WHAT TO PRODUCE
Give back the exact lines of the material below from the one containing "REZEPT DRUCKEN" through the one containing "兵庫県が管理する河川カメラ", and no pictures.

DATASET EXTRACT
· · ·

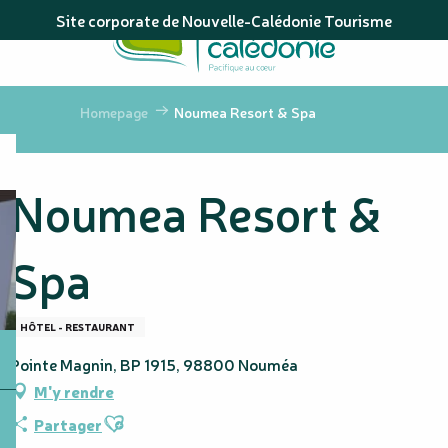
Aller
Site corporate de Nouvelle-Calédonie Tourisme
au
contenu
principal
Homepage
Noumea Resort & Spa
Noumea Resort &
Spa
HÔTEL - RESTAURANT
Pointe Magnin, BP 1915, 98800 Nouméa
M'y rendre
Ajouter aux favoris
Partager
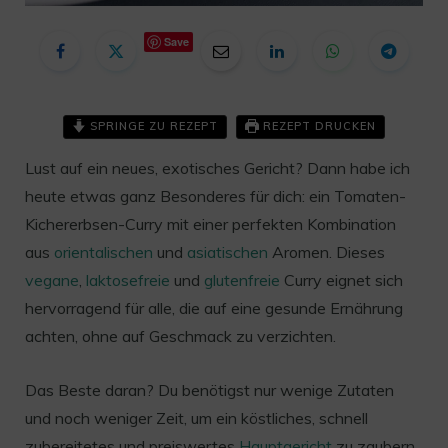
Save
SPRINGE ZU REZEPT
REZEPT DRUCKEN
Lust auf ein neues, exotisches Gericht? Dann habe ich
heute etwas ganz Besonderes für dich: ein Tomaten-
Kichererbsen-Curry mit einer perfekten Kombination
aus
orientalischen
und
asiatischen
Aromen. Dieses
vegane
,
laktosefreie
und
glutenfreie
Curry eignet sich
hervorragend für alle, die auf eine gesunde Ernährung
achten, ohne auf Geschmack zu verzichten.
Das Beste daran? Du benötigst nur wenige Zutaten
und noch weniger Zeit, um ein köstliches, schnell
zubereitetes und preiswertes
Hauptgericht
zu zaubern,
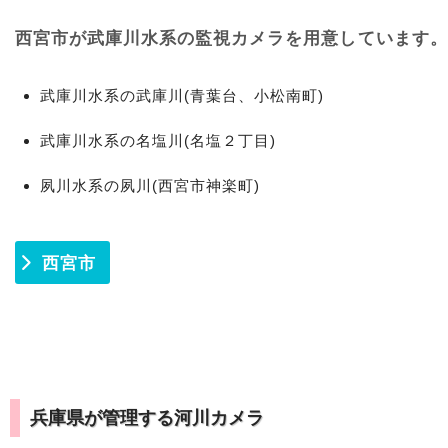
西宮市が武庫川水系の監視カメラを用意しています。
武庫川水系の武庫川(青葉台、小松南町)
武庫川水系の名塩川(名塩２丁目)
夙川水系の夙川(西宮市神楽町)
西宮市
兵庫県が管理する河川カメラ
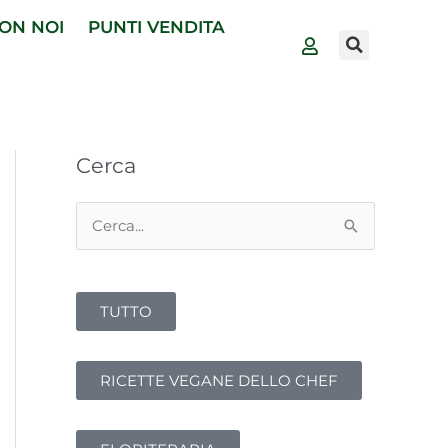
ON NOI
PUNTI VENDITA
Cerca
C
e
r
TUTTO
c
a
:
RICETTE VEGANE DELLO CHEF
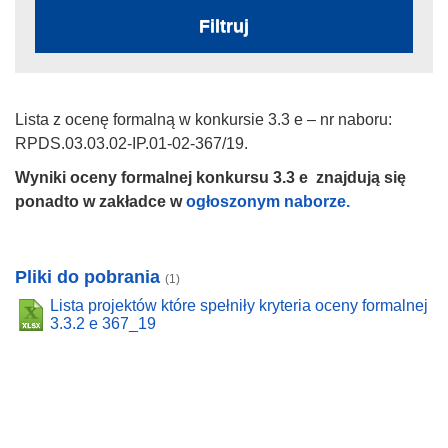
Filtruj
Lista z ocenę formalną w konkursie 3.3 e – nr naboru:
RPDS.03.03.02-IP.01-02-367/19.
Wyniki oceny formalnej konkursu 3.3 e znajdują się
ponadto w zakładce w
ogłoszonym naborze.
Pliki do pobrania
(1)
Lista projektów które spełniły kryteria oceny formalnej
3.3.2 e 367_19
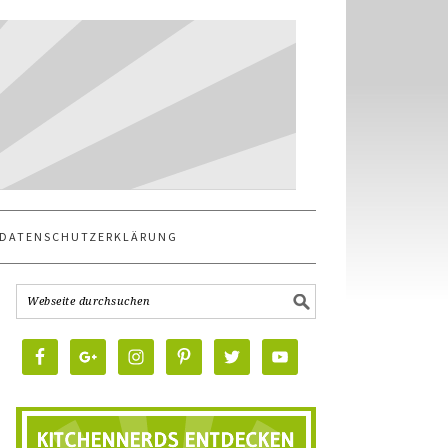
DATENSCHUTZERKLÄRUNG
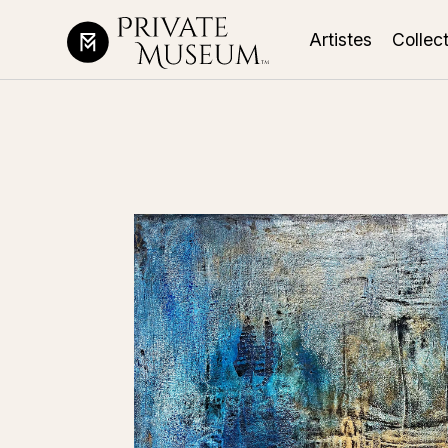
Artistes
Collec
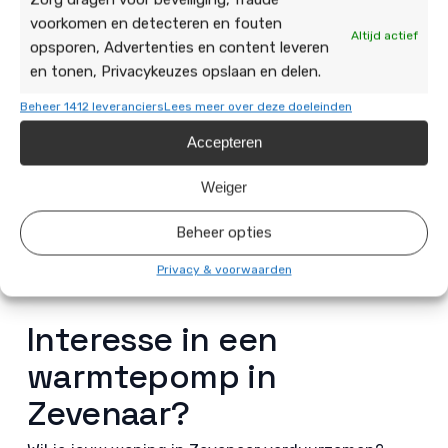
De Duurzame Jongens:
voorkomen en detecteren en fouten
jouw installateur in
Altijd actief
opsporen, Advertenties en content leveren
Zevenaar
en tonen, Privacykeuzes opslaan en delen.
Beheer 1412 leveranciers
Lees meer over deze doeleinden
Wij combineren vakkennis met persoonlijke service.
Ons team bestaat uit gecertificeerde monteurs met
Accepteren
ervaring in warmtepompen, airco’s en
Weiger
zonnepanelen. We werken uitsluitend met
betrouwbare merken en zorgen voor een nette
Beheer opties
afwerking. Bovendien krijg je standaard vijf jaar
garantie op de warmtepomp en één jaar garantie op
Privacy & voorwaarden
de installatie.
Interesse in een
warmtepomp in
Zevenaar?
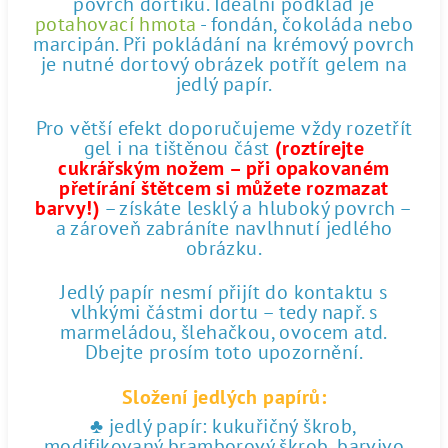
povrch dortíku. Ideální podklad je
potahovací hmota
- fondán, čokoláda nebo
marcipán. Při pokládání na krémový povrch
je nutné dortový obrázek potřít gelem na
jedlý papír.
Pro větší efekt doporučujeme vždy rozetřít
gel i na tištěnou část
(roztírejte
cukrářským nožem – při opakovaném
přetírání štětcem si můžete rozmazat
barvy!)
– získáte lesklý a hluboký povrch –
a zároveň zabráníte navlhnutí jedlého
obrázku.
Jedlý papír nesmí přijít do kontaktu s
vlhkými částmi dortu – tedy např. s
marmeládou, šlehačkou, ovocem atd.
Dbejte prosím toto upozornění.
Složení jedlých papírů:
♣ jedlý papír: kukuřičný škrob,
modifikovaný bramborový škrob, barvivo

· · ·

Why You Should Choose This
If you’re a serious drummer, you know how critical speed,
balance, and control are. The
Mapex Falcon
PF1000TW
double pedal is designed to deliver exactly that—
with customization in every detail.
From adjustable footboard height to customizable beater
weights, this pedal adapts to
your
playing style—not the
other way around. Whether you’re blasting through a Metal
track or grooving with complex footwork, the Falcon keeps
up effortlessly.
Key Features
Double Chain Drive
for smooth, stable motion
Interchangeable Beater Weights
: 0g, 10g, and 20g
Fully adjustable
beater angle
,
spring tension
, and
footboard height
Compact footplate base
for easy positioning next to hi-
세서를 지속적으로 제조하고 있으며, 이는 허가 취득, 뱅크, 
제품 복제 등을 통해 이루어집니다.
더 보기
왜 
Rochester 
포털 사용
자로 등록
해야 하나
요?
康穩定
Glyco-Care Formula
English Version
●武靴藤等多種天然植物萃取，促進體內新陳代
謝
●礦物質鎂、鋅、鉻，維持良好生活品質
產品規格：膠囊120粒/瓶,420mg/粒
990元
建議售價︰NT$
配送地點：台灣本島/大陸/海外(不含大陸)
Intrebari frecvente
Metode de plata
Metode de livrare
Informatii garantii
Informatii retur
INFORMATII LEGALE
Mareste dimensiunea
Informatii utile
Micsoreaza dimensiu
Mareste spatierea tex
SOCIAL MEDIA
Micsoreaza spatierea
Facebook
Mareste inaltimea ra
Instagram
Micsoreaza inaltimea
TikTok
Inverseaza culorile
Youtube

· · ·

EXPECTED OUTPUT
REZEPT DRUCKEN
Lust auf ein neues, exotisches Gericht? Dann habe ich
heute etwas ganz Besonderes für dich: ein Tomaten-
Kichererbsen-Curry mit einer perfekten Kombination
aus
orientalischen
und
asiatischen
Aromen. Dieses
vegane
,
laktosefreie
und
glutenfreie
Curry eignet sich
hervorragend für alle, die auf eine gesunde Ernährung
achten, ohne auf Geschmack zu verzichten.
Das Beste daran? Du benötigst nur wenige Zutaten
und noch weniger Zeit, um ein köstliches, schnell
zubereitetes und preiswertes
Hauptgericht
zu zaubern,
西宮市が武庫川水系の監視カメラを用意しています。
武庫川水系の武庫川(青葉台、小松南町)
武庫川水系の名塩川(名塩２丁目)
夙川水系の夙川(西宮市神楽町)
西宮市
兵庫県が管理する河川カメラ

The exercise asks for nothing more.